As to the interest claimed on $46,950.12, there is nothing in the record from which the court can determine the character of the expenses for which said principal sum was incurred, though from the claimant’s brief we infer that in some way it was incurred by the Territory of Nevada, but whether to pay expenses properly incurred or for bounties or otherwise-does not apppeaf.
If, however, said principal sum upon which interest is claimed has heretofore been allowed and paid by the accounting officers as an expense “properly incurred,” then, under the decision in the New York case, the State is entitled to interest thereon, which interest, when paid, “ became a principal sum, as between the State and the United States; that is, became a part of the aggregate sum properly paid by the State for the United States.”

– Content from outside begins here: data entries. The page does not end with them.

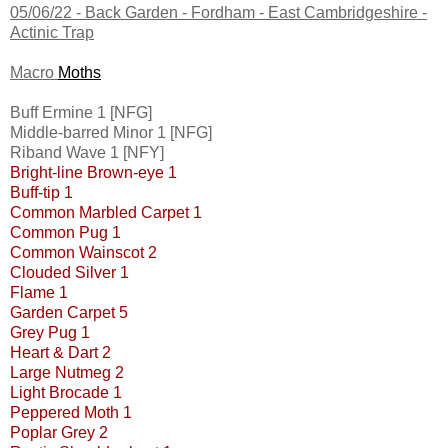
05/06/22 -
Back Garden - Fordham - East Cambridgeshire
-
Actinic Trap
Macro
Moths
Buff Ermine 1 [NFG]
Middle-barred Minor 1 [NFG]
Riband Wave 1 [NFY]
Bright-line Brown-eye 1
Buff-tip 1
Common Marbled Carpet 1
Common Pug 1
Common Wainscot 2
Clouded Silver 1
Flame 1
Garden Carpet 5
Grey Pug 1
Heart & Dart 2
Large Nutmeg 2
Light Brocade 1
Peppered Moth 1
Poplar Grey 2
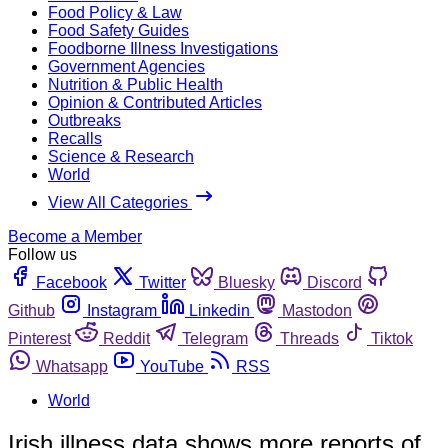
Food Policy & Law
Food Safety Guides
Foodborne Illness Investigations
Government Agencies
Nutrition & Public Health
Opinion & Contributed Articles
Outbreaks
Recalls
Science & Research
World
View All Categories
Become a Member
Follow us
Facebook
Twitter
Bluesky
Discord
Github
Instagram
Linkedin
Mastodon
Pinterest
Reddit
Telegram
Threads
Tiktok
Whatsapp
YouTube
RSS
World
Irish illness data shows more reports of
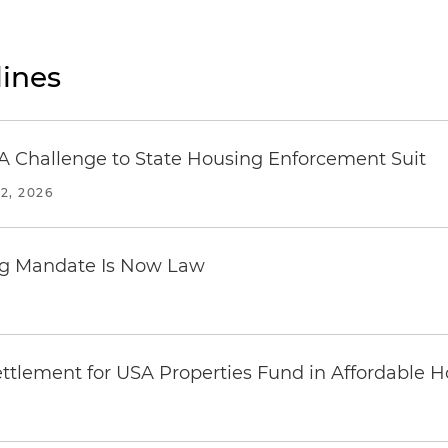
ines
 Challenge to State Housing Enforcement Suit
2, 2026
ing Mandate Is Now Law
ttlement for USA Properties Fund in Affordable H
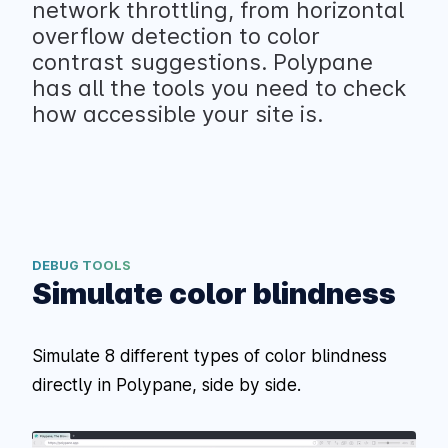
network throttling, from horizontal
overflow detection to color
contrast suggestions. Polypane
has all the tools you need to check
how accessible your site is.
DEBUG TOOLS
Simulate color blindness
Simulate 8 different types of color blindness
directly in Polypane, side by side.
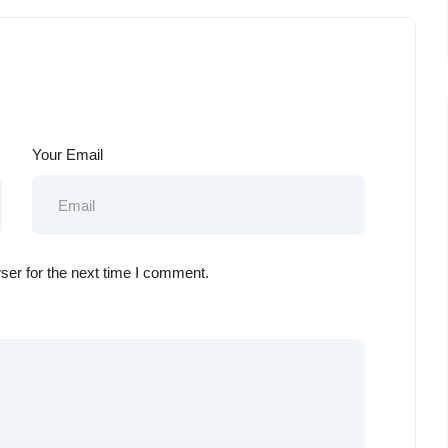
Your Email
ser for the next time I comment.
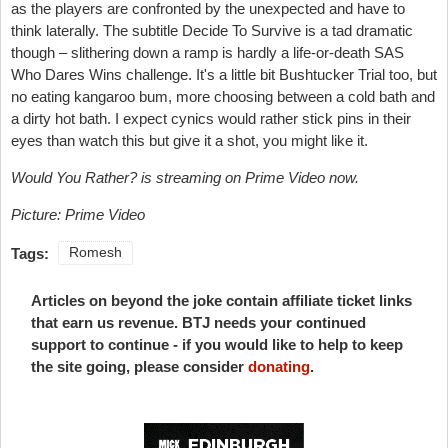
as the players are confronted by the unexpected and have to
think laterally. The subtitle Decide To Survive is a tad dramatic
though – slithering down a ramp is hardly a life-or-death SAS
Who Dares Wins challenge. It's a little bit Bushtucker Trial too, but
no eating kangaroo bum, more choosing between a cold bath and
a dirty hot bath. I expect cynics would rather stick pins in their
eyes than watch this but give it a shot, you might like it.
Would You Rather? is streaming on Prime Video now.
Picture: Prime Video
Tags:
Romesh
Articles on beyond the joke contain affiliate ticket links
that earn us revenue. BTJ needs your continued
support to continue - if you would like to help to keep
the site going, please consider
donating
.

The question as to the rate of interest was not involved in that case, but, as the State was compelled to borrow money, the court said: “ It could not have borrowed money, any more than the General Government could have borrowed money, without stipulating to pay such interest as was customary in the commercial world.” From that statement we may conclude that the court at the time had in mind the payment of such rate of “interest as was customary in the commercial world.” What that rate was is more familiar to the accounting officers than to the court, and as there is no evidence in the case upon which the court could base an opinion, other than the condition historically known to exist on the Pacific coast during the civil war and the rate paid by the United States, the court remits the question to the accounting officers, who, if any interest should be allowed on said sum of $46,750.12, can follow the New York case in applying the rates then customary in the commercial world.
It follows that the motion to refer the case to the auditor to state the account is overruled, and the case is disposed of on the merits for the guidance of the Treasury Department.
This opinion will be certified to the accounting officers for their guidance and action.